LinearRegression(copy_X=True, fit_intercept=True, n_jobs=1, normalize=False)

Now that we have a trained model, we can use the model's output to create a ContinuousEvaluator object. We start by importing the ContinuousEvaluator class and instantiating an object, <code>ce</code>, with the model's output. Predeval uses this data to form expectations about how future data will look.

In [2]:
from predeval import ContinuousEvaluator

# give model output from training data to ContinuousEvaluator object
model_output = linreg.predict(X)
ce = ContinuousEvaluator(model_output)

In a real setting, we would give the model completely new data and pass its new predictions into `ce`. Instead, we will pass the remaining data to the model. We will then ask predeval to compare these new outputs to the old outputs.

In [3]:
# give validation data to ContinuousEvaluator object
new_model_output = linreg.predict(all_x[300:, :])
ce.check_data(new_model_output)

Passed min check; min observed=52.1812
Passed max check; max observed=288.6014
Passed mean check; mean observed=159.6063 (Expected 152.7400 +- 104.0139)
Passed std check; std observed=53.4388 (Expected 52.0070 +- 26.0035)
Passed ks check; test statistic=0.0937, p=0.3497


[('min', True), ('max', True), ('mean', True), ('std', True), ('ks', True)]
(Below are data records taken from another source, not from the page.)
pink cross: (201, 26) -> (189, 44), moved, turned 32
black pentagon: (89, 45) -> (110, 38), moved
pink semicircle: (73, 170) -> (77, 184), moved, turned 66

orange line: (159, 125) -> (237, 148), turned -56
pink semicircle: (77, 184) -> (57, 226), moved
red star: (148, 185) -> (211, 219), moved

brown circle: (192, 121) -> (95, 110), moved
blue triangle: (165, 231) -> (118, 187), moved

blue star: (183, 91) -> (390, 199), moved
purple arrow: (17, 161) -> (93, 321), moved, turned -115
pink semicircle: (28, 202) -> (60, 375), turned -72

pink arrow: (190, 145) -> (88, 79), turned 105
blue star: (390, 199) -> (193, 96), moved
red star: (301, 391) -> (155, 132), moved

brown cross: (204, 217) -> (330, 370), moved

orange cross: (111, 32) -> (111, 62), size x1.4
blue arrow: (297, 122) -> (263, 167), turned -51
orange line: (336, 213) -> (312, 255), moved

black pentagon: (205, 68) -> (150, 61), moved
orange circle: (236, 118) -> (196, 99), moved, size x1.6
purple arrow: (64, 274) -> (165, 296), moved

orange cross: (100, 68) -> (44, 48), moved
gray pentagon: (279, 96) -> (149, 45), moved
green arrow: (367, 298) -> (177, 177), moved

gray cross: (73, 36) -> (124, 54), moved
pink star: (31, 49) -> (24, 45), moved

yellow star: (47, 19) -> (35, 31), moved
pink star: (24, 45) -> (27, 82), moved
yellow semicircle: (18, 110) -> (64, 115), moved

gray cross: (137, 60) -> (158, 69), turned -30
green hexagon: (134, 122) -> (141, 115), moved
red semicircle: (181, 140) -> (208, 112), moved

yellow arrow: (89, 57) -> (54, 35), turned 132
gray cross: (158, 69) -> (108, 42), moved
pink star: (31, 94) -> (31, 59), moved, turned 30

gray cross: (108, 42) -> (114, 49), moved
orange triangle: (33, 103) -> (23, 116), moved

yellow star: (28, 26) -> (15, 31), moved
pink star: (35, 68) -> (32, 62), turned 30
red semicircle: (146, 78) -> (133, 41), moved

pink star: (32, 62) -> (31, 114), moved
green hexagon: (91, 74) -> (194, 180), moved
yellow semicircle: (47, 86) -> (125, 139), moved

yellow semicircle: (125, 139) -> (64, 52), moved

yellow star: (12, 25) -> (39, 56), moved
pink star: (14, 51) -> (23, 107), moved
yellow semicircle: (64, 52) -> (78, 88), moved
Not surprisingly (given that we don't expect the first 300 samples to differ from the remaining samples), predeval did not find a difference between the model outputs. 

Let's say that one of your features goes bad. Specifically, let's say the first feature becomes entirely populated by 100s. We didn't catch this mistake, and are feeding bad data to the model.

In [4]:
# screw up validation data and give screwed up data to ContinuousEvaluator
all_x[300:, 0] = 100
new_model_output_bad = linreg.predict(all_x[300:, :])
ce.check_data(new_model_output_bad)

Failed min check; min observed=-2796.7910
Passed max check; max observed=-2557.8884
Failed mean check; mean observed=-2687.6767 (Expected 152.7400 +- 104.0139)
Passed std check; std observed=53.8577 (Expected 52.0070 +- 26.0035)
Failed ks check; test statistic=1.0000, p=0.0000


[('min', False), ('max', True), ('mean', False), ('std', True), ('ks', False)]

In this case, predeval detects a change in the model's output. This is a overly-dramatic example, but hopefully predeval can help you find more subtle changes.